No worries. Good luck!

also, maybe the warehouse gm can help you.


----------



## Dakota2009 (Oct 19, 2016)

aeiou_- said:


> No worries. Good luck!
> 
> also, maybe the warehouse gm can help you.


You know I did not think about the warehouse guy he's super nice. He would have a record that I was there also. Thank you again for your help see this forum helps everyone out


----------



## gaj (Nov 11, 2014)

Just wait for the reply... actually email support has been helpful to me in the past when I got "you missed your shift" emails because I had back to back shifts.. they looked into it and credited me for the "missed" shift pretty quick (and took the 'ding' off my record as well).

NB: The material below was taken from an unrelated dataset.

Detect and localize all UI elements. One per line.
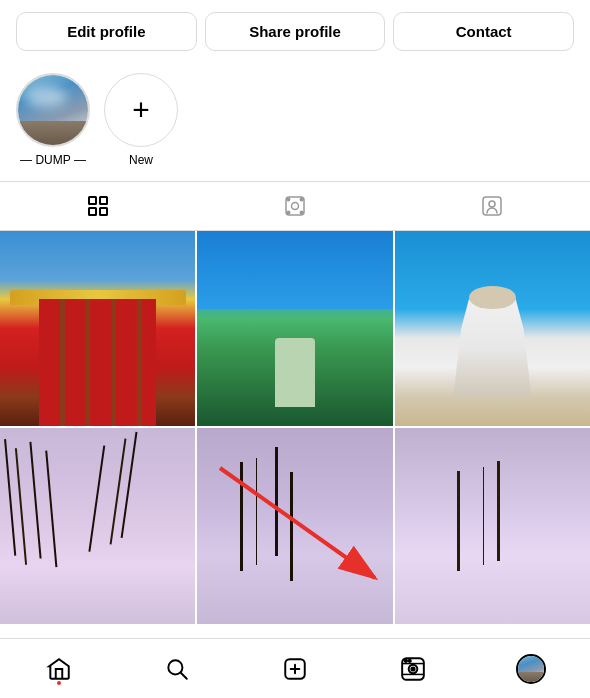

If they don't understand on the first reply, ask politely to escalate. 

Phone support is only for package delivery issues, they have no idea how the app works and can't help you with app or payment issues, only email support can do that. 

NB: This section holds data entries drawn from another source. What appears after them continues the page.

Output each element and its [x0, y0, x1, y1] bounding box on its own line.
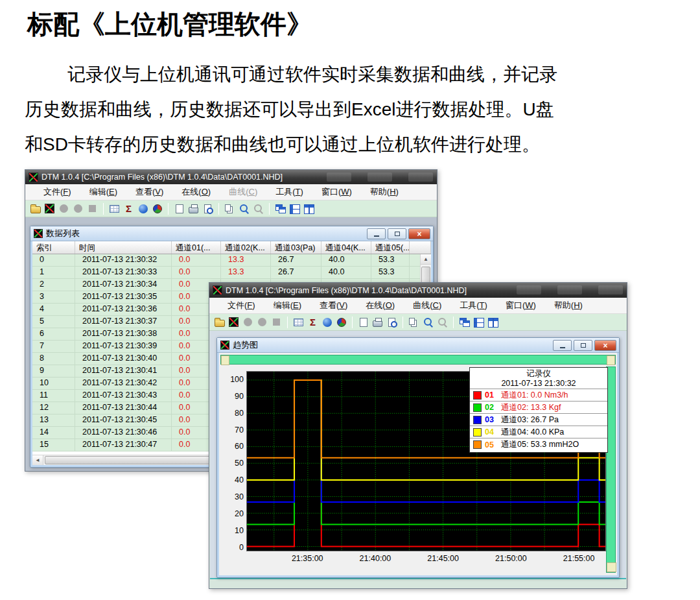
menu-item[interactable]: 在线(O) [356, 300, 404, 311]
menu-item[interactable]: 在线(O) [172, 186, 220, 198]
legend-swatch [473, 428, 482, 437]
y-tick-label: 60 [220, 442, 244, 451]
table-cell: 5 [32, 316, 75, 328]
legend-swatch [473, 416, 482, 424]
menu-item[interactable]: 编辑(E) [264, 300, 310, 311]
pie-chart-icon[interactable] [336, 317, 347, 328]
table-cell: 0 [32, 254, 75, 266]
close-button[interactable]: × [594, 340, 616, 351]
info-icon[interactable] [321, 317, 332, 328]
menu-item[interactable]: 帮助(H) [545, 300, 592, 311]
print-preview-icon[interactable] [386, 317, 397, 328]
open-file-icon[interactable] [214, 317, 225, 328]
table-cell: 13.3 [221, 254, 271, 266]
chart-horizontal-scrollbar[interactable] [220, 355, 616, 365]
stop-disabled-icon[interactable] [271, 317, 282, 328]
column-header[interactable]: 通道05(... [371, 241, 410, 254]
menu-item[interactable]: 窗口(W) [496, 300, 545, 311]
info-icon[interactable] [137, 203, 148, 214]
menu-item[interactable]: 帮助(H) [361, 186, 408, 198]
close-button[interactable]: × [408, 228, 430, 239]
tile-vertical-icon[interactable] [303, 203, 314, 214]
trend-titlebar[interactable]: 趋势图 × [217, 338, 619, 353]
data-list-title-buttons: × [367, 228, 430, 239]
data-list-titlebar[interactable]: 数据列表 × [30, 226, 433, 241]
cascade-windows-icon[interactable] [275, 203, 286, 214]
tile-horizontal-icon[interactable] [289, 203, 300, 214]
maximize-button[interactable] [368, 173, 392, 182]
print-preview-icon[interactable] [202, 203, 213, 214]
stop-disabled-icon[interactable] [87, 203, 98, 214]
menu-item[interactable]: 工具(T) [266, 186, 312, 198]
scroll-left-icon[interactable]: ◄ [32, 455, 43, 465]
zoom-in-icon[interactable] [239, 203, 250, 214]
print-icon[interactable] [372, 317, 383, 328]
column-header[interactable]: 通道02(K... [221, 241, 271, 254]
minimize-button[interactable] [553, 340, 572, 351]
data-grid-icon[interactable] [109, 203, 120, 214]
y-tick-label: 0 [220, 543, 244, 552]
export-excel-icon[interactable] [358, 317, 369, 328]
close-button[interactable] [408, 173, 433, 182]
dtm-logo-icon[interactable] [44, 203, 55, 214]
window2-titlebar[interactable]: DTM 1.0.4 [C:\Program Files (x86)\DTM 1.… [209, 283, 627, 298]
maximize-button[interactable] [557, 285, 582, 294]
open-file-icon[interactable] [30, 203, 41, 214]
record-disabled-icon[interactable] [58, 203, 69, 214]
zoom-in-icon[interactable] [423, 317, 434, 328]
table-cell: 2011-07-13 21:30:32 [75, 254, 172, 266]
table-cell: 1 [32, 267, 75, 278]
legend-channel-id: 02 [485, 403, 498, 412]
column-header[interactable]: 通道01(... [172, 241, 221, 254]
pause-disabled-icon[interactable] [257, 317, 268, 328]
data-grid-icon[interactable] [293, 317, 304, 328]
legend-rows: 01通道01: 0.0 Nm3/h02通道02: 13.3 Kgf03通道03:… [470, 389, 607, 451]
column-header[interactable]: 索引 [32, 241, 75, 254]
table-row[interactable]: 02011-07-13 21:30:320.013.326.740.053.3 [32, 254, 431, 267]
legend-channel-label: 通道05: 53.3 mmH2O [501, 439, 579, 450]
menu-item[interactable]: 文件(F) [34, 186, 80, 198]
print-icon[interactable] [188, 203, 199, 214]
copy-icon[interactable] [224, 203, 235, 214]
export-excel-icon[interactable] [174, 203, 185, 214]
menu-item[interactable]: 查看(V) [126, 186, 172, 198]
y-tick-label: 30 [220, 492, 244, 501]
menu-item[interactable]: 曲线(C) [404, 300, 450, 311]
legend-swatch [473, 403, 482, 412]
minimize-button[interactable] [367, 228, 386, 239]
legend-entry: 04通道04: 40.0 KPa [470, 426, 607, 438]
legend-channel-id: 01 [485, 390, 498, 400]
maximize-button[interactable] [574, 340, 592, 351]
tile-horizontal-icon[interactable] [473, 317, 484, 328]
table-cell: 3 [32, 291, 75, 303]
x-tick-label: 21:55:00 [563, 554, 595, 563]
window1-titlebar[interactable]: DTM 1.0.4 [C:\Program Files (x86)\DTM 1.… [25, 170, 437, 184]
maximize-button[interactable] [388, 228, 406, 239]
pause-disabled-icon[interactable] [73, 203, 84, 214]
pie-chart-icon[interactable] [152, 203, 163, 214]
menu-item[interactable]: 编辑(E) [80, 186, 126, 198]
menu-item[interactable]: 查看(V) [310, 300, 356, 311]
statistics-sigma-icon[interactable] [307, 317, 318, 328]
copy-icon[interactable] [408, 317, 419, 328]
record-disabled-icon[interactable] [242, 317, 253, 328]
table-row[interactable]: 12011-07-13 21:30:330.013.326.740.053.3 [32, 267, 431, 279]
cascade-windows-icon[interactable] [459, 317, 470, 328]
minimize-button[interactable] [517, 285, 541, 294]
menu-item[interactable]: 文件(F) [218, 300, 264, 311]
close-button[interactable] [598, 285, 623, 294]
x-tick-label: 21:50:00 [495, 554, 527, 563]
column-header[interactable]: 通道03(Pa) [271, 241, 321, 254]
statistics-sigma-icon[interactable] [123, 203, 134, 214]
column-header[interactable]: 时间 [75, 241, 172, 254]
tile-vertical-icon[interactable] [487, 317, 498, 328]
zoom-out-disabled-icon[interactable] [253, 203, 264, 214]
menu-item[interactable]: 窗口(W) [312, 186, 361, 198]
menu-item[interactable]: 曲线(C) [220, 186, 266, 198]
minimize-button[interactable] [327, 173, 351, 182]
scroll-up-icon[interactable]: ▲ [421, 254, 431, 265]
dtm-logo-icon[interactable] [228, 317, 239, 328]
menu-item[interactable]: 工具(T) [450, 300, 496, 311]
column-header[interactable]: 通道04(K... [321, 241, 371, 254]
zoom-out-disabled-icon[interactable] [437, 317, 448, 328]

I have also had one of the blue vests open a ticket on a (wrong) missed shift email as well. Just be super polite and make sure you only approach them during a lull (evenings after most packages have gone out are best.)

g


----------



## Dakota2009 (Oct 19, 2016)

gaj said:


> Just wait for the reply... actually email support has been helpful to me in the past when I got "you missed your shift" emails because I had back to back shifts.. they looked into it and credited me for the "missed" shift pretty quick (and took the 'ding' off my record as well).
> 
> If they don't understand on the first reply, ask politely to escalate.
> 
> ...


Thank you for the information. I think I'll wait a few days see if I get a response and if not I will talk to them boss at the warehouse.


----------



## gaj (Nov 11, 2014)

Or check your earnings to see if it has been corrected already. If so, be sure and email support again anyway, explain nicely what happened, thank them for correcting the issue and ask them to make sure that you are worried about the email and want to make sure you didn't get penalized for their error.

g


----------



## Dakota2009 (Oct 19, 2016)

gaj said:


> Or check your earnings to see if it has been corrected already. If so, be sure and email support again anyway, explain nicely what happened, thank them for correcting the issue and ask them to make sure that you are worried about the email and want to make sure you didn't get penalized for their error.
> 
> g


Thank you for the advice


----------



## Dakota2009 (Oct 19, 2016)

Well as of this morning the earnings were correctly added to my statement. They said it was a computer error, at least it was done. Once again thank you to all of you for your advice.


----------